Source: Nóbrega team
MINISTER FOR TRANSPORT, Tourism and Sport Shane Ross has said that MMA leaders in Ireland are “deliberately dragging their feet” on the establishment of safety standards.
His comments come following an inquest yesterday into the death of Portuguese MMA fighter Joao Carvalho, who was fatally injured during a bout in Dublin.
The 28-year-old sustained 41 blows to the head in the Total Extreme Fighting contest at Dublin’s National Boxing Stadium on 9 April 2016.
Medics carried the injured fighter through a crowded hallway to an ambulance waiting outside, Dublin Coroner’s Court heard.
The critically ill fighter was rushed to the nearest emergency department unsecured on the floor in the back of the ambulance amid chaotic scenes.
Carvalho, a father of two, died in hospital two days after the fight. The cause of death was blunt force trauma to the head.
The inquest jury returned a verdict of misadventure and recommended the endorsement of a national governing body for MMA in Ireland.
The jury further recommended that all medical partners engage nationally qualified paramedics and in the short-term MMA Ireland adopts the safety standards used in professional boxing.
Source: Sam Boal
In a statement today, Minister Ross said: “It appears to me that MMA leaders here in Ireland are deliberately dragging their feet on the establishment of appropriate governance and safety standards.
Today I call on the Irish Mixed Martial Arts Association (IMMAA) to do the right thing – take the steps that are required to safeguard your fighters and prevent needless injury and loss of life.
Sport Ireland stands ready to help but can only help if you are willing to ask, and if you are willing to do the right thing.
Labelling elements of MMA as “disturbing”, the minister previously expressed his concerns and called for further measures to be taken to guarantee more safety.

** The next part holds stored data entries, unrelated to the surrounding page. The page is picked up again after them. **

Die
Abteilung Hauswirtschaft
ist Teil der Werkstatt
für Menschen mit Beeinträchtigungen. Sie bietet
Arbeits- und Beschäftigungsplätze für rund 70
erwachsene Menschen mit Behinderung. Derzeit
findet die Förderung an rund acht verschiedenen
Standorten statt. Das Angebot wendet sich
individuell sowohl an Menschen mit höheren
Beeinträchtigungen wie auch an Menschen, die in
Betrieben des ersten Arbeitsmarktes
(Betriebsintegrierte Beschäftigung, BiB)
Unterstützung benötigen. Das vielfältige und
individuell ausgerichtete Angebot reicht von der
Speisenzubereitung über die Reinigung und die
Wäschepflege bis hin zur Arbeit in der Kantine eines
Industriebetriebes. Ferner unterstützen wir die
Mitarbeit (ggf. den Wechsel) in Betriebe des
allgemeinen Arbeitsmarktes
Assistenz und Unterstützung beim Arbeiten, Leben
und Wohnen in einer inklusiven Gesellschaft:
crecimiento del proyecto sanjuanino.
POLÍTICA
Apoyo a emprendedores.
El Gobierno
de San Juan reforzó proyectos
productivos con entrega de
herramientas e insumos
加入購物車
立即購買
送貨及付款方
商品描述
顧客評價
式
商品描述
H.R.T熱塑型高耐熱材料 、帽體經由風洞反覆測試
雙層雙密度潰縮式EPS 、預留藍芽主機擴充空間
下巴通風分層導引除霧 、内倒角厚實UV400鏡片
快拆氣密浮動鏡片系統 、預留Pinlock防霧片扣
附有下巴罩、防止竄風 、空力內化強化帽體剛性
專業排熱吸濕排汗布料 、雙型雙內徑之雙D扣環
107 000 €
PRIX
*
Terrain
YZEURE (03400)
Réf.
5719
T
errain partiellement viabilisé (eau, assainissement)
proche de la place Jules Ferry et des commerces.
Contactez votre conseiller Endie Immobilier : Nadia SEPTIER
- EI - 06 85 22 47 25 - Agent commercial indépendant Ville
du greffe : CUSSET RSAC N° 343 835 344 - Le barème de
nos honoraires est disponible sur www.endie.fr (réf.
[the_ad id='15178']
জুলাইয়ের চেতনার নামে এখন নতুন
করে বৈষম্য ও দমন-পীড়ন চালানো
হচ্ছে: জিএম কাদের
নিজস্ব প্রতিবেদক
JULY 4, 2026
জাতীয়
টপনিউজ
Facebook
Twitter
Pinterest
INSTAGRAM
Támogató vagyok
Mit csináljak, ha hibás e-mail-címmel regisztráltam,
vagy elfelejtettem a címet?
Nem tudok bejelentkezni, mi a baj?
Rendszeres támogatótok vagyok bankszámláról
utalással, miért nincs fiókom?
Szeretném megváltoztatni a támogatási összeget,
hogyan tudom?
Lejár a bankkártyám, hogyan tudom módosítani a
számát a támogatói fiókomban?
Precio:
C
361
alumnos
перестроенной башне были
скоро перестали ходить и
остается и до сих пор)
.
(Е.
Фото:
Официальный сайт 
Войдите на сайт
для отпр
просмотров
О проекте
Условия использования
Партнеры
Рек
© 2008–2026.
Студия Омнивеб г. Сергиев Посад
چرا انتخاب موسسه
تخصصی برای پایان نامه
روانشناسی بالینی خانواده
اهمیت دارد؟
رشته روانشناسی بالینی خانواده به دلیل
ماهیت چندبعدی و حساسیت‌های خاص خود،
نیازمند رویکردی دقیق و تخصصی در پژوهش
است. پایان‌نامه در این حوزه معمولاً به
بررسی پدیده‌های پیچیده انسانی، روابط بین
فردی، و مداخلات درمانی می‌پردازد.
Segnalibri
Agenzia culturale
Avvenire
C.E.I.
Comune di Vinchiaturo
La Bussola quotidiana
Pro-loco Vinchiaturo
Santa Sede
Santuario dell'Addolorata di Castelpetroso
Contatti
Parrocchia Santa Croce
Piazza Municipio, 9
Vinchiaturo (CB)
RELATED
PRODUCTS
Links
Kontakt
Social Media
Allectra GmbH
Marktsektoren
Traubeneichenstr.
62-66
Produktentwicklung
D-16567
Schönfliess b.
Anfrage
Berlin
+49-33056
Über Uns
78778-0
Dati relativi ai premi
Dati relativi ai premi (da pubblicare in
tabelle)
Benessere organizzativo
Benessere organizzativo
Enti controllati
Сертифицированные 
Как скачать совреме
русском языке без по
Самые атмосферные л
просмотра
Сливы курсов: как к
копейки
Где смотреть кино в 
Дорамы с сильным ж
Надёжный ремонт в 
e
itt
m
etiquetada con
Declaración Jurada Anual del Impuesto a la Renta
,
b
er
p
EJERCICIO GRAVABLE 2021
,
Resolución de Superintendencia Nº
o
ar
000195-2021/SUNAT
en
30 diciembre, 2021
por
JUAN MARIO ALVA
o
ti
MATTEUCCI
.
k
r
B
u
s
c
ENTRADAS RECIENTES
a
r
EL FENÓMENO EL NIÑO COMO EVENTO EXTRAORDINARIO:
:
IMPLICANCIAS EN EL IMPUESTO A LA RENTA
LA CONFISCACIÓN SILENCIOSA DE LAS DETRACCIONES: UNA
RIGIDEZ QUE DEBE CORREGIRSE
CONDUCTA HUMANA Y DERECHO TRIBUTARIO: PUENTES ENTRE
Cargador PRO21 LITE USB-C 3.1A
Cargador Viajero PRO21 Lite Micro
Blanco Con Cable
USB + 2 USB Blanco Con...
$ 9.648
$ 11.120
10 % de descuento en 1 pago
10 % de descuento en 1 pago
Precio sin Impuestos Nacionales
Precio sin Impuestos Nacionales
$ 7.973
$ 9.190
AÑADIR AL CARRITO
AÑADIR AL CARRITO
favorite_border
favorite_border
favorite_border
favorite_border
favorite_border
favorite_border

Also commenting was Minister with responsibility for sport Brendan Griggin who said that he was “terribly disappointed” at the lack of progress in governance and safety within MMA in the two years since Carvalho’s death.
Speaking on RTÉ’s Morning Ireland, Sports Ireland CEO John Treacy said that while the body does not recognise MMA as a sport, it was prepared to work with the IMMAA to support it towards self-regulation.
Treacy also described the details of Carvalho’s death at the inquest as “terrifying and frightening”.